Other liver diseases including alcoholic hepatitis, obstructive jaundice, and advanced cirrhosis can raise PIVKA-II modestly (typically 40 to 150 mAU/mL) without HCC being present.
What Causes a Low PIVKA-II
A low or undetectable PIVKA-II is not concerning. It means the liver has sufficient vitamin K to fully carboxylate prothrombin. No clinical syndrome is associated with abnormally low PIVKA-II.
Supplemental vitamin K (particularly high-dose K2 at 45 mg/day, used in Japan for osteoporosis under the brand menatetrenone) will suppress PIVKA-II to undetectable levels. A randomized trial of 241 postmenopausal women found that 45 mg/day of MK-4 reduced PIVKA-II from a mean of 28.3 to 3.1 mAU/mL over 24 months 11. That same trial showed a 77% reduction in vertebral fracture incidence, suggesting the PIVKA-II decrease tracked genuine improvement in vitamin K-dependent bone protein carboxylation.

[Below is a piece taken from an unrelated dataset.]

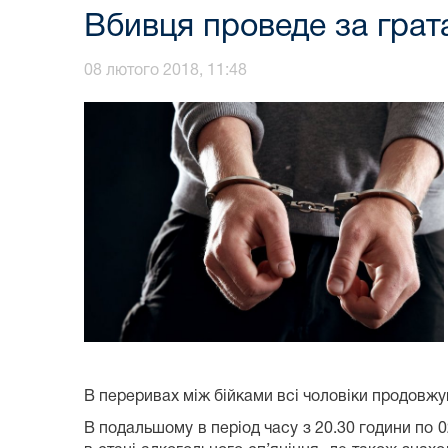
Вбивця проведе за грата
08 лютого 2018, 11:48
В переривах між бійками всі чоловіки продовжу
В подальшому в період часу з 20.30 години по 0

Patients on high-dose vitamin K supplementation for warfarin reversal will similarly have suppressed PIVKA-II for days to weeks afterward. This is pharmacologically expected and does not require follow-up testing.
How Clinicians Use PIVKA-II in Practice
The test serves two distinct clinical populations with minimal overlap.

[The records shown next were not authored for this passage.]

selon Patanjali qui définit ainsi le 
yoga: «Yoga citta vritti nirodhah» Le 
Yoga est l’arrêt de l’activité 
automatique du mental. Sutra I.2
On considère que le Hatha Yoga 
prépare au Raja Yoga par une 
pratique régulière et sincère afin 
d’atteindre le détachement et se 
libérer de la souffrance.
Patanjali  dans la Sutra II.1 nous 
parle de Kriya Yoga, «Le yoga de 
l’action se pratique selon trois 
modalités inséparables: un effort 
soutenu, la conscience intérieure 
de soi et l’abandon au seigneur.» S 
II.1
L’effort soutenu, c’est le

Nutritional and coagulation assessment. Gastroenterologists and hematologists order PIVKA-II to evaluate vitamin K status in patients with malabsorption, unexplained prolonged INR, or recurrent bruising not explained by platelet or factor deficiencies. The AACE 2020 clinical practice guidelines for nutritional support in adult hospitalized patients recommend functional vitamin K markers (PIVKA-II or undercarboxylated osteocalcin) over direct serum phylloquinone when assessing deficiency in critically ill patients receiving parenteral nutrition 12.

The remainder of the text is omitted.